In response I say just two words:
And the inevitable happened
Back when Avengers: Endgame was first released on local shores, money-makers saw an opportunity. Snapping up tickets with all the thirst of an NSMan who has been in confinement for two weeks, they then jacked up the price and hoped that desperate fans will take up their offer.
And it seems that over in China, things don’t exactly work differently. According to Mothership, re-sellers were allegedly pushing out the drinks at anywhere from 70 yuan (S$13.83) to 100 yuan (S$19.79), which is four to five times the original price for your information.
In fact, apparently, the highest price tag that exists so far is 168 yuan (S$33.20) for a cup of Tiramisu Red Bean Milk Tea on the food delivery app Ele.me.
S$33.20 for a cup of milk tea? Where are the cops when you need them?
And to make things worse?
The drinks allegedly don’t even taste like White Rabbit candy.
In a recent interview, Chinese news site The Paper asked two university students who went down to the pop-up store for some drinks. And apparently…
The drinks just taste like normal milk tea.
According to the report, one of the students mentioned that the drinks tasted like normal milk tea, and there wasn’t the White Rabbit candy flavour they expected.
As for the other student, the lemon tea flavoured drink tasted just like how you’ll expect:
Other lemon teas you have drunk before.
And before you start defending the drink and slamming these two students in question, there are actually other users on Weibo who concur with the notion.
“When I heard the official White Rabbit Ice Cream was here, I rushed down! The scalpers have raised the price so much, it’s already at 100 yuan a cup! Flavour-wise, I think it wasn’t too good. I can’t taste the White Rabbit candy flavour – it’s just like the usual Happy Lemon flavour.
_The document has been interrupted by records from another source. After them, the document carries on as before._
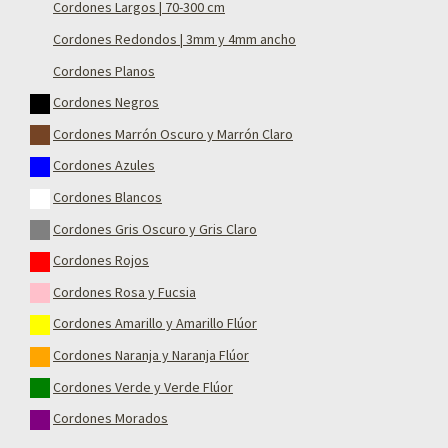
Cordones Largos | 70-300 cm
Cordones Redondos | 3mm y 4mm ancho
Cordones Planos
Cordones Negros
Cordones Marrón Oscuro y Marrón Claro
Cordones Azules
Cordones Blancos
Cordones Gris Oscuro y Gris Claro
Cordones Rojos
Cordones Rosa y Fucsia
Cordones Amarillo y Amarillo Flúor
Cordones Naranja y Naranja Flúor
Cordones Verde y Verde Flúor
Cordones Morados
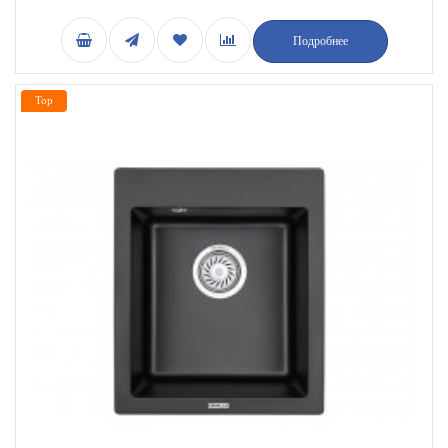
Подробнее
Top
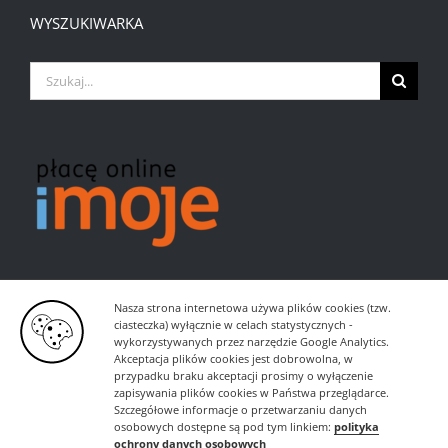
WYSZUKIWARKA
Szukaj
Nasza strona internetowa używa plików cookies (tzw.
ciasteczka) wyłącznie w celach statystycznych -
wykorzystywanych przez narzędzie Google Analytics.
Akceptacja plików cookies jest dobrowolna, w
przypadku braku akceptacji prosimy o wyłączenie
zapisywania plików cookies w Państwa przeglądarce.
Szczegółowe informacje o przetwarzaniu danych
osobowych dostępne są pod tym linkiem:
polityka
ochrony danych osobowych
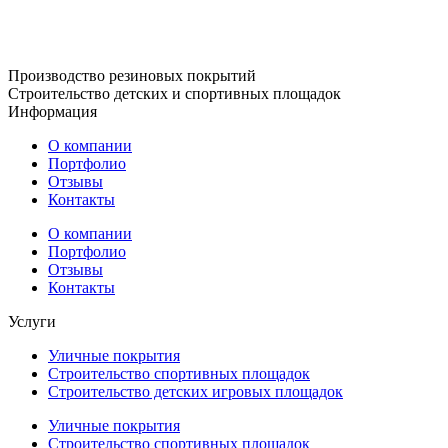
Производство резиновых покрытий
Строительство детских и спортивных площадок
Информация
О компании
Портфолио
Отзывы
Контакты
О компании
Портфолио
Отзывы
Контакты
Услуги
Уличные покрытия
Строительство спортивных площадок
Строительство детских игровых площадок
Уличные покрытия
Строительство спортивных площадок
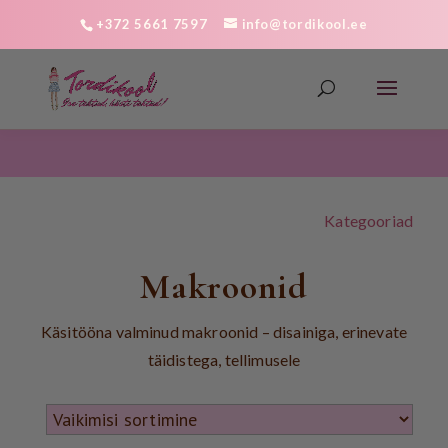
+372 5661 7597
info@tordikool.ee
Kategooriad
Makroonid
Käsitööna valminud makroonid – disainiga, erinevate
täidistega, tellimusele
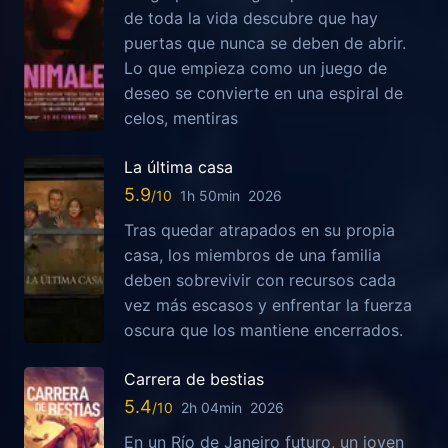
de toda la vida descubre que hay
puertas que nunca se deben de abrir.
Lo que empieza como un juego de
deseo se convierte en una espiral de
celos, mentiras
La última casa
5.9
1h 50min
2026
Tras quedar atrapados en su propia
casa, los miembros de una familia
deben sobrevivir con recursos cada
vez más escasos y enfrentar la fuerza
oscura que los mantiene encerrados.
Carrera de bestias
5.4
2h 04min
2026
En un Río de Janeiro futuro, un joven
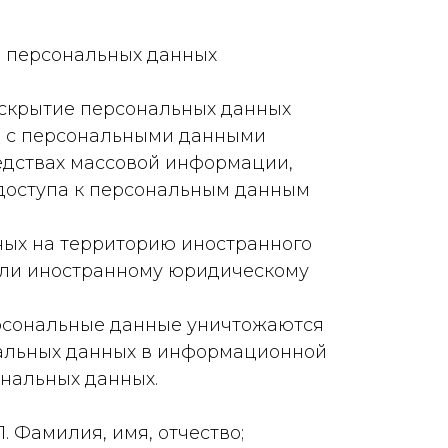
е персональных данных
аскрытие персональных данных
е с персональными данными
редствах массовой информации,
доступа к персональным данным
ных на территорию иностранного
 или иностранному юридическому
персональные данные уничтожаются
нальных данных в информационной
нальных данных.
 Фамилия, имя, отчество;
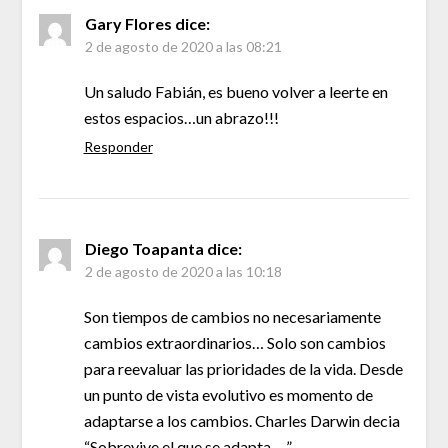
Gary Flores
dice:
2 de agosto de 2020 a las 08:21
Un saludo Fabián, es bueno volver a leerte en
estos espacios…un abrazo!!!
Responder
Diego Toapanta
dice:
2 de agosto de 2020 a las 10:18
Son tiempos de cambios no necesariamente
cambios extraordinarios… Solo son cambios
para reevaluar las prioridades de la vida. Desde
un punto de vista evolutivo es momento de
adaptarse a los cambios. Charles Darwin decia
“Sobrevive el que se adapta… ”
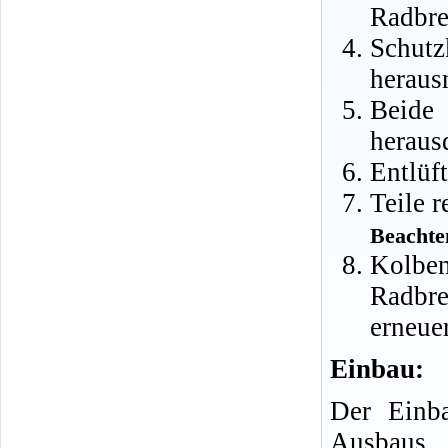
Radbre
Schu
heraus
Beide
heraus
Entlüf
Teile r
Beachte
Kolben
Radbr
erneue
Einbau:
Der Einba
Ausbaus.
Friends who also went down, what do you think?”
But it’s not all bad
Perhaps it’s the whole half-full or half-empty thing, but there were some Netizens who chose to look on the bright side of it all.
Rough translation: “Only because it’s the White Rabbit candy, I queued up a whole four hours for this milk tea! I went through much trouble – I’m gonna give myself a pat on the back for my admirable spirit just this once. What I drank is not milk tea, but a cup of love!”
And some contented themselves with the pretty packaging.
Though to be fair, it does indeed look pretty aesthetic.
But hey, to that end I still haven’t asked the all-important question:
Would you brave a four-hour long queue to satisfy your nostalgia?